The [on-device test framework](https://github.com/lowRISC/opentitan/blob/master/sw/device/lib/testing/test_framework/test_main.c) provides boilerplate setup code that configures the UART for communicating messages and test results back to the host.
# Writing a Chip-Level Test
To write a chip-level test that uses this framework, one must create a new C file for the test (see [Chip-Level Tests](../../../tests/README.md) for where to place this test) and follow the steps below.
## Test Setup
Each chip-level test must contain the following boilerplate setup code:
```
#include "sw/device/lib/testing/test_framework/test_main.h"
#include "sw/device/lib/testing/check_.h" // if calls to CHECK() are made
#include "sw/device/lib/runtime/log.h" // if calls to LOG_INFO() are made
OTTF_DEFINE_TEST_CONFIG();
bool test_main() {
// Test program entry point.
return true;
}
```
Check out the [rv\_timer smoke test](https://github.com/lowRISC/opentitan/blob/master/sw/device/tests/rv_timer_smoketest.c) for an example chip-level test that contains this boilerplate code.
## Signaling the end of test and self-checking mechanism
It is mandatory to invoke the target-agnostic API `test_status_set()` to explicitly signal the end of the test based on whether it passed or failed.
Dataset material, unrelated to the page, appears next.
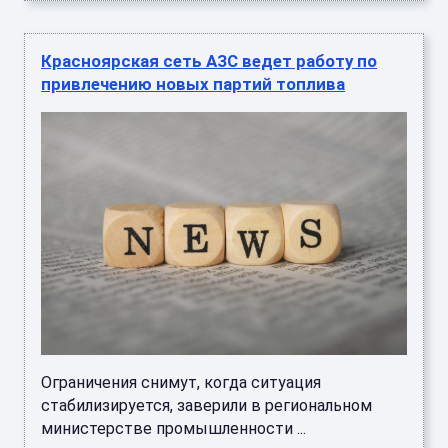
Красноярская сеть АЗС ведет работу по
привлечению новых партий топлива
Ограничения снимут, когда ситуация
стабилизируется, заверили в региональном
министерстве промышленности ...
When invoked, the API calls `abort()` at the end to stop the core from executing any further.
Please see [`sw/device/lib/testing/test_framework/test_status.h`](https://github.com/lowRISC/opentitan/blob/master/sw/device/lib/testing/test_framework/test_status.h) for documentation and usage.
### Non-DV Targets
In non-DV targets (Verilator simulation, FPGA, or silicon), the signal is a message written to the console.
It will output `PASS!\r\n` when the tests pass and `FAIL!\r\n` when they fail.
How these console messages are captured differs based on the testing target.
On FPGA / silicon, they will feed directly to a host machine through a physical UART connection, where the host can decipher the message correctness.
On Verilator, they will feed to a virtual UART terminal where the host can do the same.
In DV simulation, the test status is written to a known location in the memory, which is monitored by the UVM testbench.
Based on the captured value, the testbench monitor invokes UVM methods to pass or fail the test.